**What the task requires:** Retype each entry exactly as written, and keep the pictures out of the copy.

**Material provided:**
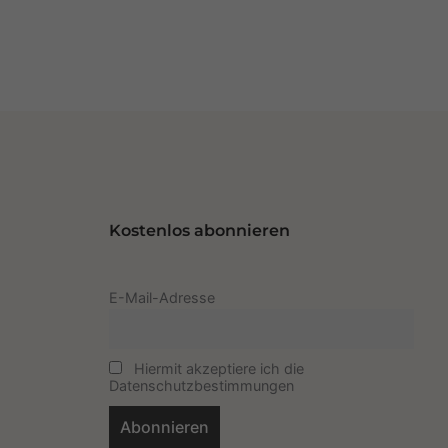
Kostenlos abonnieren
E-Mail-Adresse
Hiermit akzeptiere ich die
Datenschutzbestimmungen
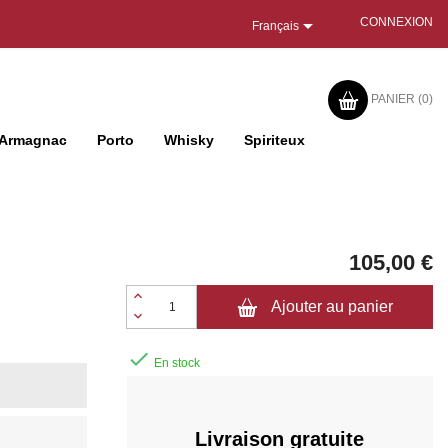

CONNEXION
Français
PANIER
(0)
Armagnac
Porto
Whisky
Spiriteux
105,00 €
Ajouter au panier

En stock
Livraison gratuite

**Written answer:**
Kostenlos abonnieren
E-Mail-Adresse
Hiermit akzeptiere ich die
Datenschutzbestimmungen

CONNEXION
Français
PANIER
(0)
Armagnac
Porto
Whisky
Spiriteux
105,00 €
Ajouter au panier

En stock
Livraison gratuite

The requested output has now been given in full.